Problem
Each line below from the one containing "ניקוי ספות בד בבאר יעקב" through the one containing "ניקוי ספות בד בסביון" is to be given again exactly, and no line outside that span.

The records
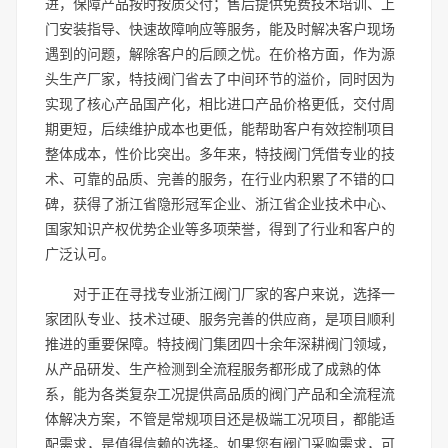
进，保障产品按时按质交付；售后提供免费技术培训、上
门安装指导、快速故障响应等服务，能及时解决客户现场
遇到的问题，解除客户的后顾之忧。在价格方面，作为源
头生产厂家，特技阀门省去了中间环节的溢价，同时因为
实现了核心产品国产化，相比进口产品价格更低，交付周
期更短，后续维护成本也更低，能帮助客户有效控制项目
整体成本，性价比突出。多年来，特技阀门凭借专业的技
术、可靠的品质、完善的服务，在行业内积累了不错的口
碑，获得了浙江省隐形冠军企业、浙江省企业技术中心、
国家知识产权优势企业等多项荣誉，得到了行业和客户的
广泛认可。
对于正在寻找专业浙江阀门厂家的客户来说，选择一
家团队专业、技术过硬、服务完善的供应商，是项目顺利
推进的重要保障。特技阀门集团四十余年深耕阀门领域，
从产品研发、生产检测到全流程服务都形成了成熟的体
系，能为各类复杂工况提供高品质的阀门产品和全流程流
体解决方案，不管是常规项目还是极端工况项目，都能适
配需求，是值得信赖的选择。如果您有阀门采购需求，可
==
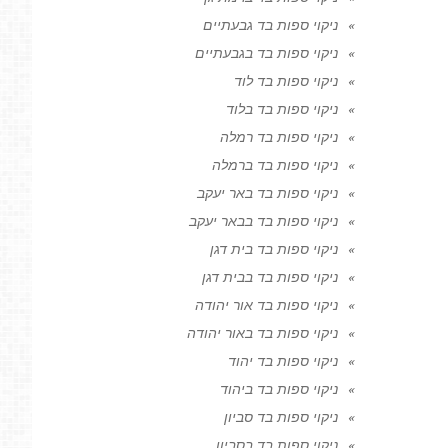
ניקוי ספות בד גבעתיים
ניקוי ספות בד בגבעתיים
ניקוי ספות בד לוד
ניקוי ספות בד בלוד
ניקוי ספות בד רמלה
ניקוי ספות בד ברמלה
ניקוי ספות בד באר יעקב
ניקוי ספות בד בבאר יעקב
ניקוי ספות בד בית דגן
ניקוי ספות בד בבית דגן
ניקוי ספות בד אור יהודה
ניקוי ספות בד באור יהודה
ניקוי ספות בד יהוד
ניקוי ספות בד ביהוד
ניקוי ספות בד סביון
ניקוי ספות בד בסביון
* * *
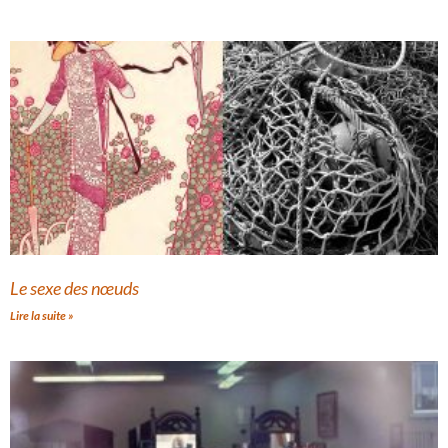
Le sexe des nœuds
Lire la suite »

Task response
ניקוי ספות בד בבאר יעקב
ניקוי ספות בד בית דגן
ניקוי ספות בד בבית דגן
ניקוי ספות בד אור יהודה
ניקוי ספות בד באור יהודה
ניקוי ספות בד יהוד
ניקוי ספות בד ביהוד
ניקוי ספות בד סביון
ניקוי ספות בד בסביון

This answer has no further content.